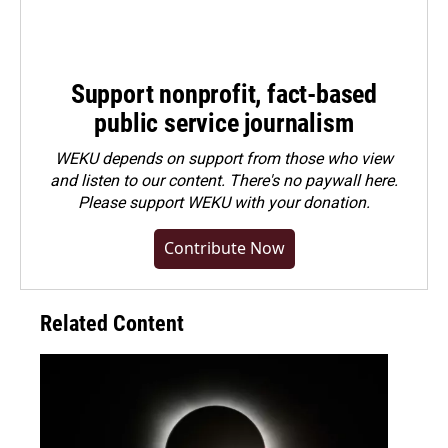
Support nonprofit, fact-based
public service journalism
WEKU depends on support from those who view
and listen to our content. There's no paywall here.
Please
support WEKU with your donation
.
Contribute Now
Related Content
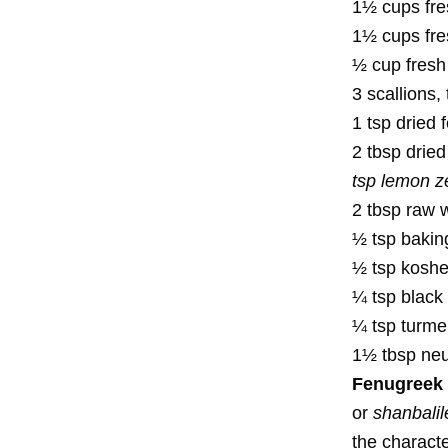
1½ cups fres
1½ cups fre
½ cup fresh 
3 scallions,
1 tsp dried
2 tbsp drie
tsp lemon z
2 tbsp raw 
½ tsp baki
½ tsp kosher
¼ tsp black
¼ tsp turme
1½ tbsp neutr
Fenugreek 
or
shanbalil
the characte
==
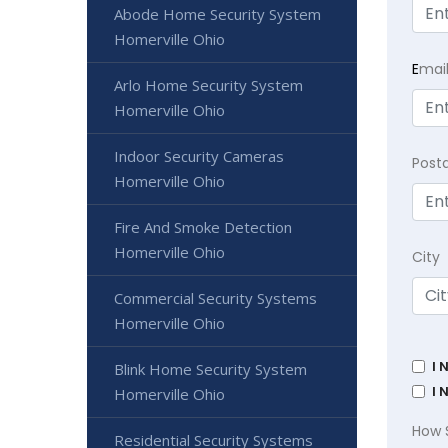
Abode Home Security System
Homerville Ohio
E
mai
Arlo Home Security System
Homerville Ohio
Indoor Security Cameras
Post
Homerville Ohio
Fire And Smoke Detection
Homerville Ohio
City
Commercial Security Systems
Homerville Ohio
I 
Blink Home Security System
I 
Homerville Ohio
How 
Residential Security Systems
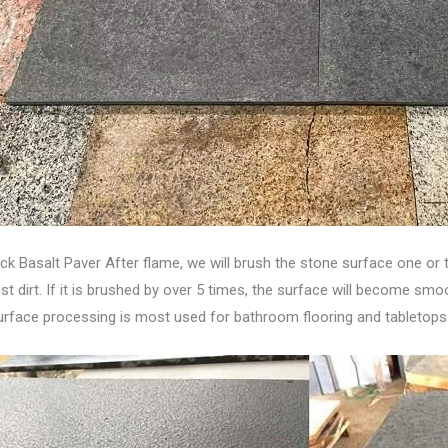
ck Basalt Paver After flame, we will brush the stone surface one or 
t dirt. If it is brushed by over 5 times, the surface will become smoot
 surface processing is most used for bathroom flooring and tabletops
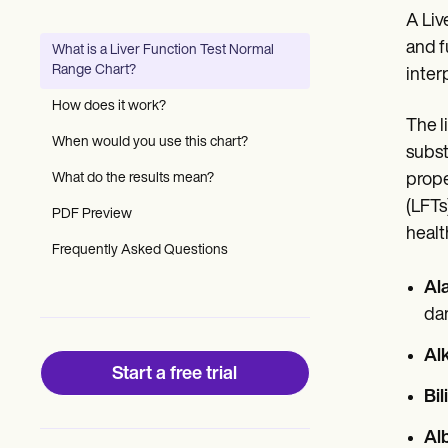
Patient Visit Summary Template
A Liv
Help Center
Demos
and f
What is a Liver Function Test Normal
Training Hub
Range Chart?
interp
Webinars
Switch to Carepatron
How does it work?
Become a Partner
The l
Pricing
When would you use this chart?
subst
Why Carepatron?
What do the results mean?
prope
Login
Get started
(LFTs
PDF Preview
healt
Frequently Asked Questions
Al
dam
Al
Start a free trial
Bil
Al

◆ **WORK TO COMPLETE**
From the material above, set down exactly the lines starting at the one with "½ cup fresh" and ending at the one with "the characte", end lines included.

◆ **PROBLEM SOLUTION**
½ cup fresh 
3 scallions,
1 tsp dried
2 tbsp drie
tsp lemon z
2 tbsp raw 
½ tsp baki
½ tsp kosher
¼ tsp black
¼ tsp turme
1½ tbsp neutr
Fenugreek 
or
shanbalil
the characte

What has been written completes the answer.